4. The releasable stain-removing composite film of claim 1, wherein the photoinitiator is a visible light photoinitiator.

5. The releasable, stain-removing composite film of claim 4, wherein the visible light initiator is two to three of camphorquinone, diphenylsilane, diphenyliodonium hexafluorophosphate, ethyl 4-dimethylamino-benzoate.

6. The releasable stain-removing composite film of claim 1, wherein the stain remover is one or more of ethylenediamine tetraacetic acid, citric acid, sodium dodecyl benzene sulfonate.
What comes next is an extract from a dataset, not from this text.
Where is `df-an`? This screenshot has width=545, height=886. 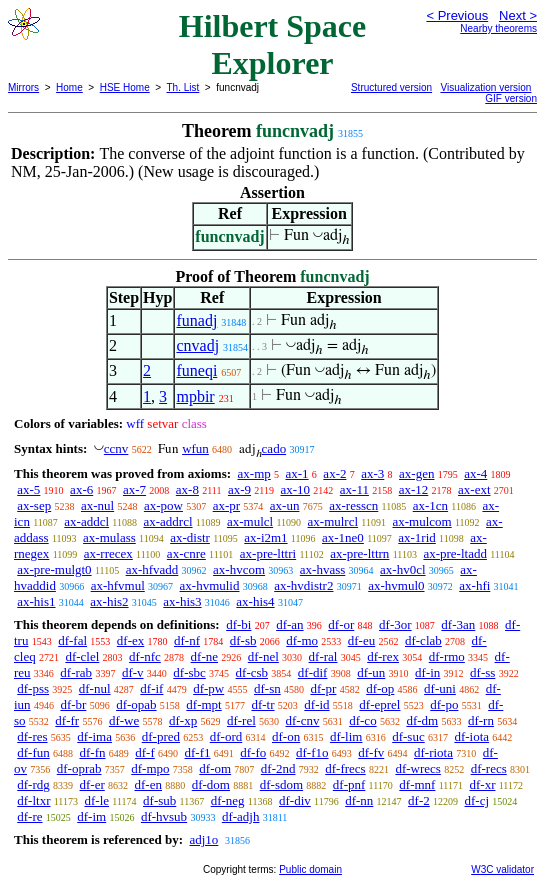
df-an is located at coordinates (289, 624).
7. The releasable stain-removing composite film of claim 1, wherein the reinforcing layer is a nonwoven fabric or a polyethylene scrim.

8. A method of preparing a peelable stain release composite film according to any one of claims 1 to 7, comprising the steps of:

s1, weighing raw materials according to the proportion of claim 1, and uniformly mixing a monomer, a cross-linking agent, a photoinitiator, deionized water, simethicone and a detergent according to a proportion to obtain a peelable layer solution;

s2, spraying the strippable layer solution on the reinforcing layer, and irradiating the reinforcing layer with sunlight in the decontamination operation to obtain the strippable decontamination composite film.

9. The releasable, decontaminating composite film of claim 8, wherein the irradiation of solar light is for a period of time of 5 to 30 minutes.